Segment Start: Data section

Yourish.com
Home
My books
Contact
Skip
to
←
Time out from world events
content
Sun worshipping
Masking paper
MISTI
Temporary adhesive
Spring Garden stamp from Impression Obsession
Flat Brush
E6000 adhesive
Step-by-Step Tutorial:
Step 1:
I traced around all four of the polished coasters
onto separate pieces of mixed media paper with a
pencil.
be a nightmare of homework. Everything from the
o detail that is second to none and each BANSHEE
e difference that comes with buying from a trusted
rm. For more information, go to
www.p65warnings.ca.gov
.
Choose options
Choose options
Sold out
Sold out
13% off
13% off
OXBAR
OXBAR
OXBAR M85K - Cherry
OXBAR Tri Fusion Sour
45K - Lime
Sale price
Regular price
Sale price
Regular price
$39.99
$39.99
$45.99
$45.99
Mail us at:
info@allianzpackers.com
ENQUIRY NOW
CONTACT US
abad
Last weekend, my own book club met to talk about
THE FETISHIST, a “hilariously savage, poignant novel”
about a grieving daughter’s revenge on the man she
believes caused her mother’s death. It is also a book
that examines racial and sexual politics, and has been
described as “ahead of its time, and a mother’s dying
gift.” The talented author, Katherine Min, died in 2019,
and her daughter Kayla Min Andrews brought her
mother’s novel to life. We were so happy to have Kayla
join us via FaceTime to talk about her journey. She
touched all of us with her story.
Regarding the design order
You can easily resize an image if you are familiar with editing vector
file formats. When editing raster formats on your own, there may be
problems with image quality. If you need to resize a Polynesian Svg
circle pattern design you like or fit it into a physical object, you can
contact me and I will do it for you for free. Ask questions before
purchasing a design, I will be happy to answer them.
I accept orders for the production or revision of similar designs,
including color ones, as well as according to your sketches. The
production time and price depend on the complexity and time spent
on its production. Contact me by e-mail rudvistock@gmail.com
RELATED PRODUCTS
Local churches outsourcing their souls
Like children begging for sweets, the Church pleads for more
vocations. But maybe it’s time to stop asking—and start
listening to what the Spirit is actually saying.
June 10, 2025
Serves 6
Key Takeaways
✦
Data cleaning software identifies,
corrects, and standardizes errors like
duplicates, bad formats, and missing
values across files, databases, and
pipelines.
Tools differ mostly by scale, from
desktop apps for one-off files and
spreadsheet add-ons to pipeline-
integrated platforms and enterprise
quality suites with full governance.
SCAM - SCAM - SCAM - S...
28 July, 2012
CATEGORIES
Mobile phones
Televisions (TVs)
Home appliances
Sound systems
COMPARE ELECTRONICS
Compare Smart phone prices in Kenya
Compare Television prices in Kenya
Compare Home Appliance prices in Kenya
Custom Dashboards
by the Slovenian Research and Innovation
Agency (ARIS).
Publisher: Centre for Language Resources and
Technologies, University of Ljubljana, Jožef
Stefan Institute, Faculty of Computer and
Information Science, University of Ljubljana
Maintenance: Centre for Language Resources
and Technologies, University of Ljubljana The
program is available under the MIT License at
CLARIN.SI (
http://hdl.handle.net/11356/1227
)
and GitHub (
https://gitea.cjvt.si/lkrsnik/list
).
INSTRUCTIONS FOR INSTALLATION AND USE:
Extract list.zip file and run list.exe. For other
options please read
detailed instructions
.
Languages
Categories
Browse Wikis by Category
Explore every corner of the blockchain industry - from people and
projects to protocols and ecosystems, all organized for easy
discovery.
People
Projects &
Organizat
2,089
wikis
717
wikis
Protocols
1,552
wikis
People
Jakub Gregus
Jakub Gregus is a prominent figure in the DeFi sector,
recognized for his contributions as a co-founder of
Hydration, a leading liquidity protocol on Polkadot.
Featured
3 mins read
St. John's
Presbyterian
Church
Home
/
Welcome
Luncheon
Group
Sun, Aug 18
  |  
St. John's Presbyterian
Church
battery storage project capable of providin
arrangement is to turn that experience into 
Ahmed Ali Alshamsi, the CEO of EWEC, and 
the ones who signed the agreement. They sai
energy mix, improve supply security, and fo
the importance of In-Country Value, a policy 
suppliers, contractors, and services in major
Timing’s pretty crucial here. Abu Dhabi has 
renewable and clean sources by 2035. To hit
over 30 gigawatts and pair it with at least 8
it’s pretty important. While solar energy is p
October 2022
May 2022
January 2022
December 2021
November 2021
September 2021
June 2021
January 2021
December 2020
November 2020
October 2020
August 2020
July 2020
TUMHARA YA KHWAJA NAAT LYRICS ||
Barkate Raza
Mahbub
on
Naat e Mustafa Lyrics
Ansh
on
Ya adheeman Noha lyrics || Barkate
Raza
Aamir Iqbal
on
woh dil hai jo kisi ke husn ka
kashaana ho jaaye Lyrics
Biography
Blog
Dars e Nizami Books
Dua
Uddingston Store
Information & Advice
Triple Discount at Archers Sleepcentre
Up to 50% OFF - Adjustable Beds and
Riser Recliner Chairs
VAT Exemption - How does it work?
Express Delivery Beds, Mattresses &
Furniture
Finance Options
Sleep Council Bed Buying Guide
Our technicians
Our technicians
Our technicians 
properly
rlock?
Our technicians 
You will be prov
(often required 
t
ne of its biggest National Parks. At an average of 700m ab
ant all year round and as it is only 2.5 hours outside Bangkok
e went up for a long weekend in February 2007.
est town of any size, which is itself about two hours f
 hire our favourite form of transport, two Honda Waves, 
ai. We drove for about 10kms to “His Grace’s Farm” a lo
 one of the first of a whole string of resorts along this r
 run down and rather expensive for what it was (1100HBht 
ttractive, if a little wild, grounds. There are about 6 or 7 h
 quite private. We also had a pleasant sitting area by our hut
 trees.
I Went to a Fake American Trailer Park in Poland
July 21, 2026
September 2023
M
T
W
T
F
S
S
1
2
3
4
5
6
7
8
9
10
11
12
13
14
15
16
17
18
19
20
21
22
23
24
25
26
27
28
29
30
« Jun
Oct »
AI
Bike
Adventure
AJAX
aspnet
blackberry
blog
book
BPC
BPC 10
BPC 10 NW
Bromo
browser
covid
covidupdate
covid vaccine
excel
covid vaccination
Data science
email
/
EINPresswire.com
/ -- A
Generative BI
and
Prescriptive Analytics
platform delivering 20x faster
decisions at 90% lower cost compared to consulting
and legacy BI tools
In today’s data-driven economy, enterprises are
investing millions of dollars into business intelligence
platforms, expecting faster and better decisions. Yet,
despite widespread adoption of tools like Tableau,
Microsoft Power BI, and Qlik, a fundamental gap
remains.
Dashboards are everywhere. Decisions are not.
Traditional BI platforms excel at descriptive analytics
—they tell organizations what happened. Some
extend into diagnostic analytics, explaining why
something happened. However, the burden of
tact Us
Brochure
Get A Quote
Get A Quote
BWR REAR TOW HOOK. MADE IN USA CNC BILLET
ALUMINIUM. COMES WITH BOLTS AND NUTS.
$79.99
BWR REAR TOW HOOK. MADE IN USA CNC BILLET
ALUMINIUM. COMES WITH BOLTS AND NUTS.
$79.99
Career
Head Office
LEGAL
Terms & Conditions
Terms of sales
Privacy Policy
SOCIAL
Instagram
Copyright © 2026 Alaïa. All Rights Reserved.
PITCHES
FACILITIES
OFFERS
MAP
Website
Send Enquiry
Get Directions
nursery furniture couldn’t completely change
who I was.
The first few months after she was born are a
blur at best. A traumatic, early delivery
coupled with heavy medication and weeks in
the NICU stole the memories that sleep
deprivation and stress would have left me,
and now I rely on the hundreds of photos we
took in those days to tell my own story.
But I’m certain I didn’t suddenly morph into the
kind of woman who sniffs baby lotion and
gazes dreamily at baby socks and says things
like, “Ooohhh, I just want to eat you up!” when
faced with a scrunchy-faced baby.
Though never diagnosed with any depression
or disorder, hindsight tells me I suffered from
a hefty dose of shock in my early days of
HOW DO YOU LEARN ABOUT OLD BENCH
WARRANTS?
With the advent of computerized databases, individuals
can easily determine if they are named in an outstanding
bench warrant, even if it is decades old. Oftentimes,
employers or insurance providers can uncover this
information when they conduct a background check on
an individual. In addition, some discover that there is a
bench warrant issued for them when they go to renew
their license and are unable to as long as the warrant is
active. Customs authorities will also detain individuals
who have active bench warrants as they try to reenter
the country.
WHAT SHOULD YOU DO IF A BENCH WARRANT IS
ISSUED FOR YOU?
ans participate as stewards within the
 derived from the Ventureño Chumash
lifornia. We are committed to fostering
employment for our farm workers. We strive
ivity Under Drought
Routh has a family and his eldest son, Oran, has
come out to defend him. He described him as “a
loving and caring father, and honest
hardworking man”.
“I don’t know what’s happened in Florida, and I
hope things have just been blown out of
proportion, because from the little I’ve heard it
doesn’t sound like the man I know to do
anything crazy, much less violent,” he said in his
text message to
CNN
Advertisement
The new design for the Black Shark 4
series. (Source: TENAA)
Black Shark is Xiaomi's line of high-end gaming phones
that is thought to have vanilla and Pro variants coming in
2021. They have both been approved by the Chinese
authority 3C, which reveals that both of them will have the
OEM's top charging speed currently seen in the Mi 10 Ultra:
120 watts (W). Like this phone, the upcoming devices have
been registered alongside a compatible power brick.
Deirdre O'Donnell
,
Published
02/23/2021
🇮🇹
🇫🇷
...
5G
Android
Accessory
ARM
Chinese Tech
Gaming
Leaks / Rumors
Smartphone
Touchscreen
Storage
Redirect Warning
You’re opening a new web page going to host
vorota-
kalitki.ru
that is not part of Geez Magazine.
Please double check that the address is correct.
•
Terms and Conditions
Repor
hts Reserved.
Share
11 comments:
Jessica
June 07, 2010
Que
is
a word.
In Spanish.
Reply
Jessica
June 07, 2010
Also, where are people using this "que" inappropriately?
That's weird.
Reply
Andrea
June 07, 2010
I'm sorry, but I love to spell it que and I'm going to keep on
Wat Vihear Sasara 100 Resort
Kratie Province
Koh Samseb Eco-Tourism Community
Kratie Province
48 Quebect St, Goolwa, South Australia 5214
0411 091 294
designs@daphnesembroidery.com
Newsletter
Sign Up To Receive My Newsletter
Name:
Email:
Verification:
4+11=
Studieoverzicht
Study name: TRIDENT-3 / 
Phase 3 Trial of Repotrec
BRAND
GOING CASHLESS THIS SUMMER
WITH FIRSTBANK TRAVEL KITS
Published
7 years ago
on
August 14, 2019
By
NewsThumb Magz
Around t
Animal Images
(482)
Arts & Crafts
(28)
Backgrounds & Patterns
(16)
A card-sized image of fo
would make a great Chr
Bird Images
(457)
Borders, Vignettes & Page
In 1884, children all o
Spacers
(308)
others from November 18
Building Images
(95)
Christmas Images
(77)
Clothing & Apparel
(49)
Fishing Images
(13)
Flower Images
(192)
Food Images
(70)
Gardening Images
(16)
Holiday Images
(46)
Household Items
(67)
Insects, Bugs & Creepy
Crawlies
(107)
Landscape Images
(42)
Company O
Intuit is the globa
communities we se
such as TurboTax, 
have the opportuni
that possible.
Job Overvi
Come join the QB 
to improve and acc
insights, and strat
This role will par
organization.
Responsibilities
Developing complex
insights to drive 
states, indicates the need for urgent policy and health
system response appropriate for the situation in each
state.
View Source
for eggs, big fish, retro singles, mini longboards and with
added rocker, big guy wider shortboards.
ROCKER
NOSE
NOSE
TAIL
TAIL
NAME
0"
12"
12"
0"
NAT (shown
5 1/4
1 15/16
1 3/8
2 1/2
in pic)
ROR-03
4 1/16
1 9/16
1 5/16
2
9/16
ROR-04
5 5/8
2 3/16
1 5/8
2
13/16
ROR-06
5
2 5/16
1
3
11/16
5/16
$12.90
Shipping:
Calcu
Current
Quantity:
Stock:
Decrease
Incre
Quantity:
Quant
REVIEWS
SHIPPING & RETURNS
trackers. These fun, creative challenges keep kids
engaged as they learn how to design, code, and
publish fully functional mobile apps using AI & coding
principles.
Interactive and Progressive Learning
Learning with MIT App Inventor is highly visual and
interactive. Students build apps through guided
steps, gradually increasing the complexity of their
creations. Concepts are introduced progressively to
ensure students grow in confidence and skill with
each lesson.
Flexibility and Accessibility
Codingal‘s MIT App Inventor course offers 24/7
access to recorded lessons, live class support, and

Segment End: Data section

- Task prompt -
Your answer must be every line from the entries that contains the string "into", copied as it stands.

- Reply to the exercise -
circle pattern design you like or fit it into a physical object, you can
arrangement is to turn that experience into 
investing millions of dollars into business intelligence
extend into diagnostic analytics, explaining why
But I’m certain I didn’t suddenly morph into the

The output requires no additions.